Re “The Legislature should stop dithering on tax relief” (Editorial, July 5): As state legislators look to act fast on their long-awaited tax relief package, they must ensure that compromise does not come at the expense of more than 1 million Massachusetts children, dependents, and their families.
Of the many provisions included in the proposed tax relief packages, one that varies significantly between the House and Senate proposals is the benefit level of Governor Maura Healey’s new Child and Family Tax Credit. The House version includes a credit of $600 per eligible dependent phased in over three years, a much more supportive benefit than the Senate’s at $310 per dependent.
Tax credits are proven programs that lift children out of poverty, improve health, and support economic mobility. The temporary expansion of the federal Child Tax Credit in 2021 helped families pay for education and child care and better afford necessities.

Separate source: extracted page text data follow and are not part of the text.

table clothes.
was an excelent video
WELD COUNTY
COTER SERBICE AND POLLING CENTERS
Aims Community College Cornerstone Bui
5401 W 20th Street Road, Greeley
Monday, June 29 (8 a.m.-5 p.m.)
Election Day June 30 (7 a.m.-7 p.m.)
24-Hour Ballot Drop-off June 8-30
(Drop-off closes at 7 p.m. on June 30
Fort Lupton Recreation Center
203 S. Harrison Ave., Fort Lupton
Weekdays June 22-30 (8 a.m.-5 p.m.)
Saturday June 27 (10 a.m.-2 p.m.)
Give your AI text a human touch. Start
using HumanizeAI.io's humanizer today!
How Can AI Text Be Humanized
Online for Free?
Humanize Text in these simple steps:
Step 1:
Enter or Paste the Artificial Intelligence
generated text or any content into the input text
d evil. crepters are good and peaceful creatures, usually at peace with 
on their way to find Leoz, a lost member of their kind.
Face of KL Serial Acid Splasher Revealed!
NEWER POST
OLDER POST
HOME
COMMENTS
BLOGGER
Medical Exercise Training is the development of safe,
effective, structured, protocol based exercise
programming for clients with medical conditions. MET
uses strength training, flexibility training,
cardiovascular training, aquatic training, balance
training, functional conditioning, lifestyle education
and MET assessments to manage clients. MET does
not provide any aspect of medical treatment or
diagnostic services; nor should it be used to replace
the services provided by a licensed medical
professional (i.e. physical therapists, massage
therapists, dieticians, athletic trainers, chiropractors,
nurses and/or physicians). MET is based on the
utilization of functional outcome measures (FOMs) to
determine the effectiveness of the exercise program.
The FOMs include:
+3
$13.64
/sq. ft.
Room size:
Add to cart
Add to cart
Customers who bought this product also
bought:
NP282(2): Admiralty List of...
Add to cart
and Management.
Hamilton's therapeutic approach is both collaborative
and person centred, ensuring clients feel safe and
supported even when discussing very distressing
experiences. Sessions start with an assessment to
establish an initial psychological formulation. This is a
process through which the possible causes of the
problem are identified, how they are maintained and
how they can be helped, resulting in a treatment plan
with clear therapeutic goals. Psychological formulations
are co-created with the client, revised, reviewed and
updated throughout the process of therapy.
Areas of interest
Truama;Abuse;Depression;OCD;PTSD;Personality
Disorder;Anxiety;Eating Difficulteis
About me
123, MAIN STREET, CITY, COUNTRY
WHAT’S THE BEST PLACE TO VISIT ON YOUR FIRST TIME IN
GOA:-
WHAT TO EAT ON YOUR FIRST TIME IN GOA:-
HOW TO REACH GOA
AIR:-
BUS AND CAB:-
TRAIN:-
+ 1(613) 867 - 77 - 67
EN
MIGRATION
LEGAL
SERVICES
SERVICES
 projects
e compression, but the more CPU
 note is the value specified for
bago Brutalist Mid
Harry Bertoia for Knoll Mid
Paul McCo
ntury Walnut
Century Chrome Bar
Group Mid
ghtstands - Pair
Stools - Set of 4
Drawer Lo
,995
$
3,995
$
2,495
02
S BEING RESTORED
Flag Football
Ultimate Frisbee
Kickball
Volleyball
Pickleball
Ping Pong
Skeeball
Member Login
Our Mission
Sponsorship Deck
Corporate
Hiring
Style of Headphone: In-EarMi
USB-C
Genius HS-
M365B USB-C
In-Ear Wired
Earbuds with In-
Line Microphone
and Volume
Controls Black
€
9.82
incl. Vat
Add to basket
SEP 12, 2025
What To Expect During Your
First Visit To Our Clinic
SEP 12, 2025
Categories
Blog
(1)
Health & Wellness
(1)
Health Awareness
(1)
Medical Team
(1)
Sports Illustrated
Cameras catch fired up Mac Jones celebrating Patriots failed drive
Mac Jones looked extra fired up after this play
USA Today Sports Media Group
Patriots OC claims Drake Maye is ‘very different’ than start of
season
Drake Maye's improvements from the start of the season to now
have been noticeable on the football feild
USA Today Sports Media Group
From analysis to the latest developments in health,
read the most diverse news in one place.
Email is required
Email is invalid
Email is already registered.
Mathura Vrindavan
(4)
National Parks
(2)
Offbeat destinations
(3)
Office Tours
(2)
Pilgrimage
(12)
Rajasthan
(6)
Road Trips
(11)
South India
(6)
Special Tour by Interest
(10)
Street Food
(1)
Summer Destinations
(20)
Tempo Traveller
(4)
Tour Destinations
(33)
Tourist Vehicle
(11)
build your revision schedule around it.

In a state with rising housing costs and the most expensive child care in the country, many families struggle to afford basic needs. As lawmakers strive to make the Commonwealth more affordable and competitive, they must prioritize children, adults with disabilities, and their families by including the House version of the Child and Family Tax Credit in the final tax relief package.
The writer is a graduate student at the Heller School for Social Policy and Management at Brandeis University and currently works for Children’s HealthWatch and Strategies for Children in Boston.